Language jokes
Denise.
What more is there to say?
The name Brynley means "burnt wood" lolololol.
Me: How do you say yes in Spanish? You: Si. Me: Si if these nuts fit in your mouth.
"Ching Chong ling long suck my ding dong."
Today there was a line to punch me.
Yeah, that was the punch line.
My three favorite things are eating my family, and not using commas.
For some reason, people make fun of my name because it rhymes with something that starts with an F.
Knock knock.
Who's there?
Abby.
Abby who?
Abby C D E F G H I J K L M N O P Q R S T U V W X Y Z.
Who’s there?
To.
To who?
No, “to whom.”
Spell "I cup." It's funny.
Knock, knock.
Who's there?
Owl.
Owl who?
Who? Are you meant to ask "who?"
What's the smartest insect? A spelling bee!
You wanna hear an Indian egg joke? (yeah-)
Never mind. You won't understand.
Replace the v in Venus with a p.
What do you call a cute door?
Adorable.
Knock, knock.
Who's there?
Spell.
Spell who?
W. H. O.
Me: Knock, knock.
Other person: Who’s there?
Me: Atch.
Other person: Atch who?
Me: Bless you!
What did the fish say when he swam into a wall?

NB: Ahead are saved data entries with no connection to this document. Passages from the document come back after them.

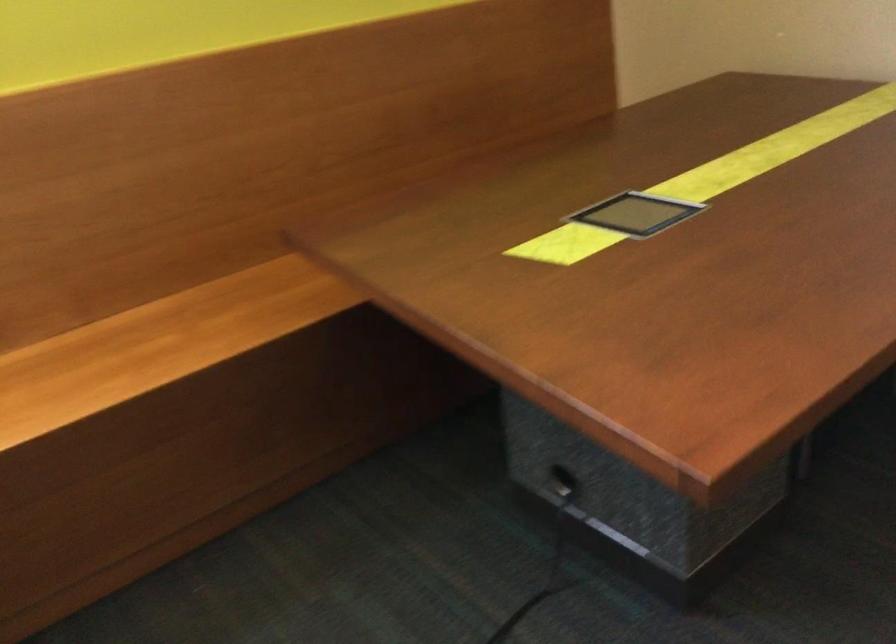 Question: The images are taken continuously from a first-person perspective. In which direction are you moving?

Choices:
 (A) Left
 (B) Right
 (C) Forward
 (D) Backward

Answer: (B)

Nothing, because fish can't talk.
What do you call a person with no body or a nose?
Nobody knows.
The teacher was terrified to hear Little Johnny swear.
“I never want you to use language like that again. Where on earth did you pick it up?”
“From my father,” said Johnny.
“Well, he should be ashamed of himself. And it’s no reason for you to talk like that. You don’t even know what it means.”
“I do,” said Johnny. “It means the car won’t start.”